Естественно, что возврат к реальному образу диктатора во время хрущевской оттепели был уже невозможен. Потому что вместо объективного представления шла реакция на искусственный образ. Икону нужно было вывалять в грязи. Соответственно, следующий пересмотр был реакцией на реакцию, и т.д. А результат всех этих движений в области памяти состоит в том, что Сталин, согласно опросам, остается одним из трех самых великих россиян, иногда уступая Петру и Пушкину и, как правило, несколько превосходя Ленина.
Кроме того, необходимо иметь в виду, что если память государства определяется его принятой идеологией и относительно последовательна, то память народа, которая с памятью государства не совпадает, кардинально различается у разных социальных групп. Понятно, что импульс к позитивному образу диктатора дает чувство унижения, которое нация испытала в конце брежневского времени, а затем во время саморазрушительного признания поражения в Холодной войне в период перестройки и образа президента, который далеко не всегда удерживался в образе лидера великой страны. И это после того, как СССР был одной из двух сверхдержав. И уж, конечно, вовсе не позитивный и вполне оскорбительный образ страны рисуется, когда думаешь о той нефтегазовой игле, на которую Россия наколота как бабочка у западного коллекционера.
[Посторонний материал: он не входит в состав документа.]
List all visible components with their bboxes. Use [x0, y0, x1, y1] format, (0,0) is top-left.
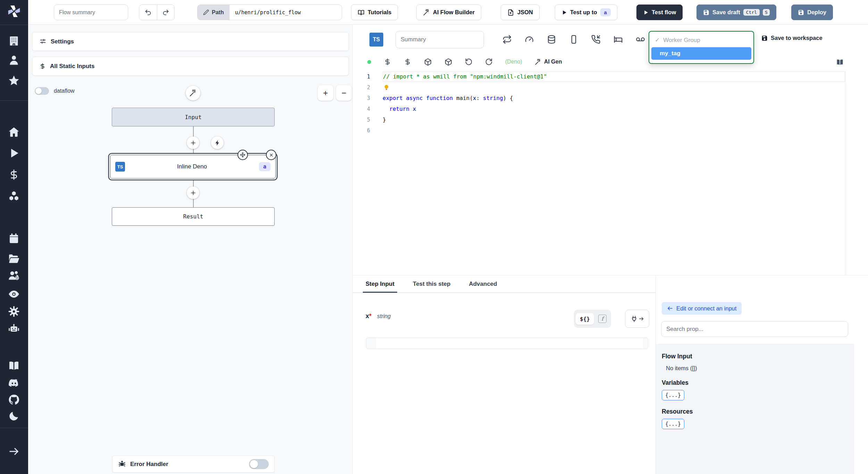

Думается, что самая серьезная проблема с нашей государственной и народной памятью состоит в том, что целый ряд периодов в истории не оказался однозначно осужденным, и в результате возможны (в зависимости от линии руководства) регулярные переоценки прошлого «в сторону объективности». И если обнародование Хрущевым на 20-м съезде даже небольшой толики того, что происходило в 30-е годы, вызвало шок. А дальше незавершенная оттепель, и, несмотря на работу комиссии по реабилитации и т.п., позже, особенно в брежневское время (которое только москвичи по известным причинам вспоминают как положительное, особенно период Олимпиады 1980, когда «было все в магазинах и никаких приезжих») начинается пересмотр оттепельных перегибов и утверждение их исторической необходимости.
По этому поводу хочется заметить следующее. Численность населения России составляет на 2012 год около 145 млн. человек. А возьмем те данные численности, которые приводит замечательный наш ученый Дмитрий Иванович Менделеев. Примерно столько жителей было в России между 1905 и 1906 гг. По его оценке в 1910 в России должно было проживать 155,6 млн. человек, в 1950 – 282,7 млн., в 2000 – 594,3 млн. Т.е. к концу XX века Россия не досчиталась примерно 450 млн. человек. Мне представляется, что одной этой цифры достаточно, чтобы оценить качество управления страной. Это цена за то, что Сталин принял Россию с сохой, а оставил с атомным оружием. Не слишком ли большая?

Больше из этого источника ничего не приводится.